Jonny Wilkinson has chosen a set of dimensions on which to judge himself which gives him a life dominated by what he ought to be. Moreover, the standard of never letting anyone down is impossible to reach as not letting one person down often has to entail letting several other people down for the practical reason that our time is always limited and we cannot be in two places at once. As they get older the problem for children who have been overly criticised and overly praised is that self-hatred and vanity take no account of what actually goes on in the world. Self-hatred is accompanied by a critical conscience that demands the impossible, while, for the overly praised child, as the years pass, the chorus of the external, praising voices dwindles away.

 

I don’t think that either of these fates lies in wait for Louis. Louis’ family don’t set impossible standards for themselves or for their children, nor do they behave in a way that would encourage him to grow up to be a narcissistic monster like Melissa. After Louis had said goodnight to me his mother put him in his cot and a few minutes later joined us all in the kitchen where supper was about to be served. She brought the baby monitor with her and set in on the table.
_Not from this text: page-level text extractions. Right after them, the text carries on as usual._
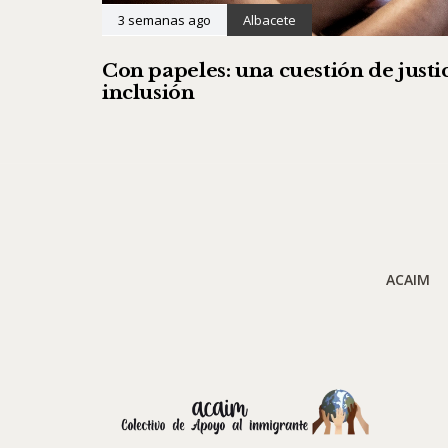
3 semanas ago
Albacete
Con papeles: una cuestión de justic
inclusión
ACAIM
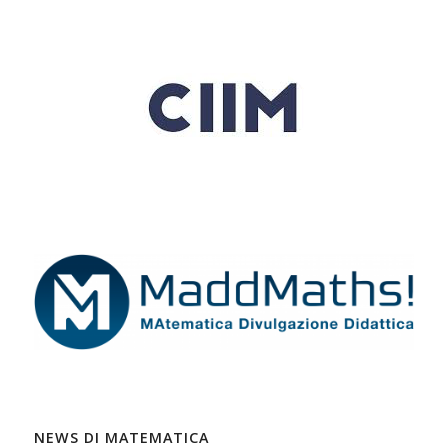
NEWS DI MATEMATICA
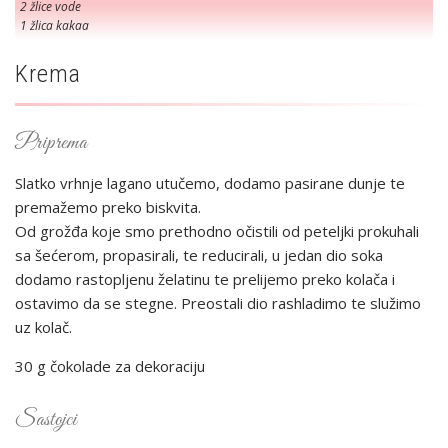
2 žlice vode
1 žlica kakaa
Krema
Priprema
Slatko vrhnje lagano utučemo, dodamo pasirane dunje te
premažemo preko biskvita.
Od grožđa koje smo prethodno očistili od peteljki prokuhali
sa šećerom, propasirali, te reducirali, u jedan dio soka
dodamo rastopljenu želatinu te prelijemo preko kolača i
ostavimo da se stegne. Preostali dio rashladimo te služimo
uz kolač.
30 g čokolade za dekoraciju
Sastojci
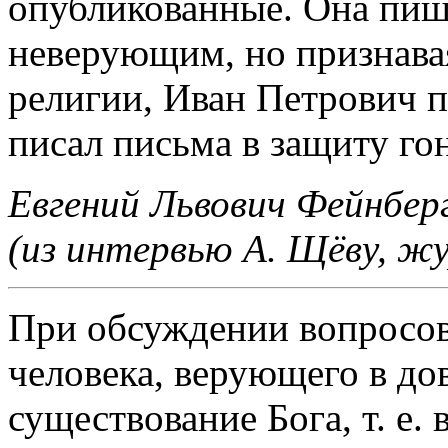
опубликованные. Она пише
неверующим, но признавая
религии, Иван Петрович 
писал письма в защиту го
Евгений Львович Фейнбер
(из интервью А. Щёву, ж
При обсуждении вопросов
человека, верующего в до
существование Бога, т. е.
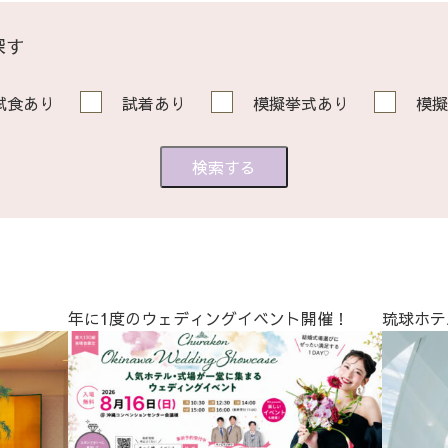
探す
試食あり
試着あり
模擬挙式あり
模擬
年に1度のウェディングイベント開催！
琉球ホテ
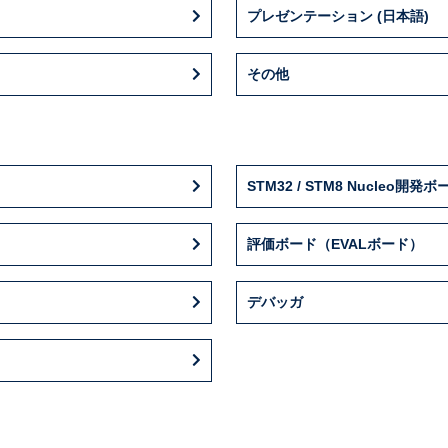
プレゼンテーション (日本語)
その他
STM32 / STM8 Nucleo開発ボ
評価ボード（EVALボード）
デバッガ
We could hear Louis complaining that he was upstairs and all the fun was going on downstairs but it wasn’t a serious complaint. He knew his parents would come to him if something was wrong so he didn’t have to keep checking that he could trust them to come by refusing to settle down and go to sleep. He was learning that other people have their own needs and wishes and that he must always take that into account. Because his family treat him as a person, not as an object, Louis is learning that he has to balance his need to be an individual with his need to be part of a group. With such a beginning I am sure that he will always be able to live comfortably with himself and with other people.

 

 



[i] Jamie Doward ‘It’s the modern world, so don’t get a life: get a life coach’ Observer, October 24, 2004.

[ii] HarperCollins, London, 2000, p.53.

[iii] Fourth Estate, London, 2002, p.57.

[iv] ibid p.68.

[v] Dorothy Rowe Beyond Fear second edition, HarperCollins, London, 2003.

[vi] Weekend MAGAZINE, Guardian, October 23, 2004, p.16.